Records from a dataset:
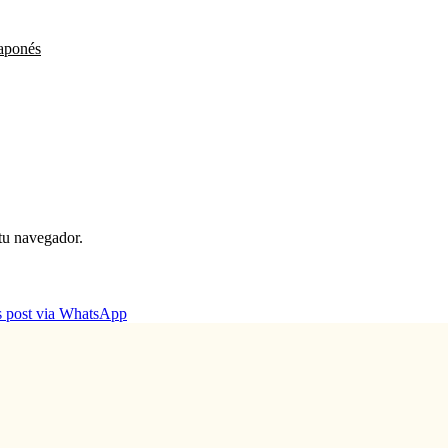
japonés
 tu navegador.
is post via WhatsApp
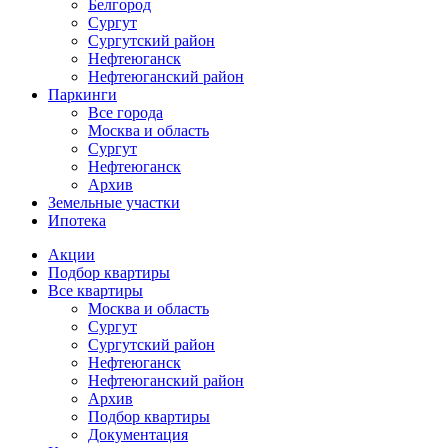
Белгород
Сургут
Сургутский район
Нефтеюганск
Нефтеюганский район
Паркинги
Все города
Москва и область
Сургут
Нефтеюганск
Архив
Земельные участки
Ипотека
Основная
Акции
навигация
Подбор квартиры
mob
Все квартиры
Москва и область
Сургут
Сургутский район
Нефтеюганск
Нефтеюганский район
Архив
Подбор квартиры
Документация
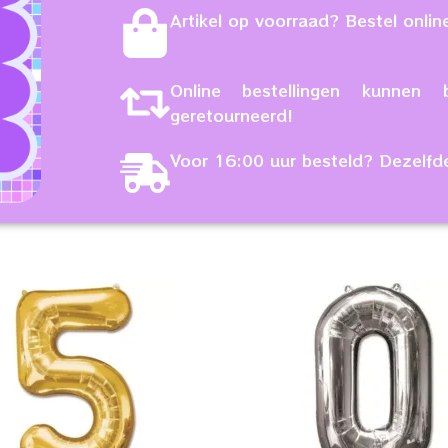
Artikel op voorraad? Bestel online
Online bestellingen kunne
geretourneerd!
Voor 16:00 uur besteld? Dezelfd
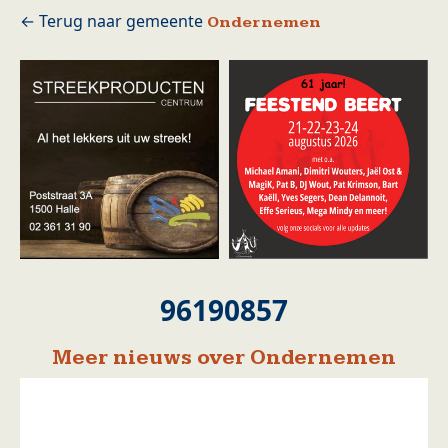
Ondernemen
96190857
Meer nieuws over Ondernemen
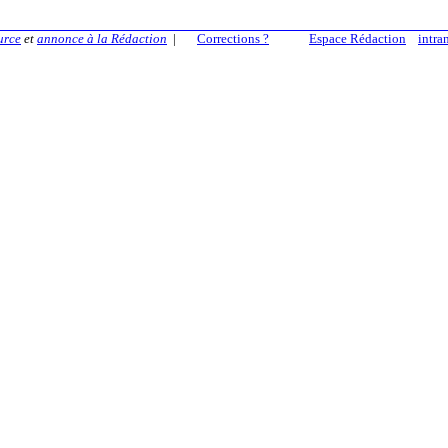
urce
et
annonce à la Rédaction
|
Corrections ?
Espace Rédaction
intra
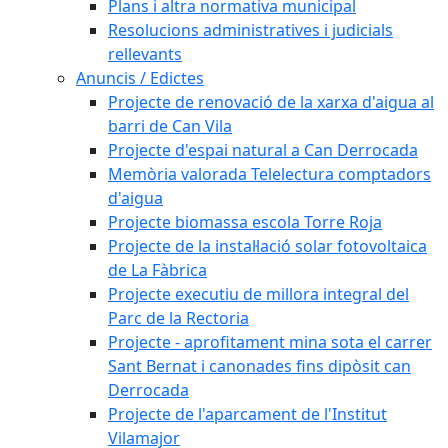
Plans i altra normativa municipal
Resolucions administratives i judicials
rellevants
Anuncis / Edictes
Projecte de renovació de la xarxa d'aigua al
barri de Can Vila
Projecte d'espai natural a Can Derrocada
Memòria valorada Telelectura comptadors
d'aigua
Projecte biomassa escola Torre Roja
Projecte de la instal·lació solar fotovoltaica
de La Fàbrica
Projecte executiu de millora integral del
Parc de la Rectoria
Projecte - aprofitament mina sota el carrer
Sant Bernat i canonades fins dipòsit can
Derrocada
Projecte de l'aparcament de l'Institut
Vilamajor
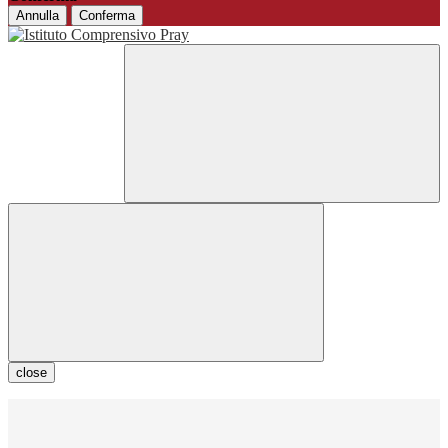
Annulla
Conferma
close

**What is required:**
Note down each line above where the word "aigua" occurs.

**Finished exercise:**
Projecte de renovació de la xarxa d'aigua al
d'aigua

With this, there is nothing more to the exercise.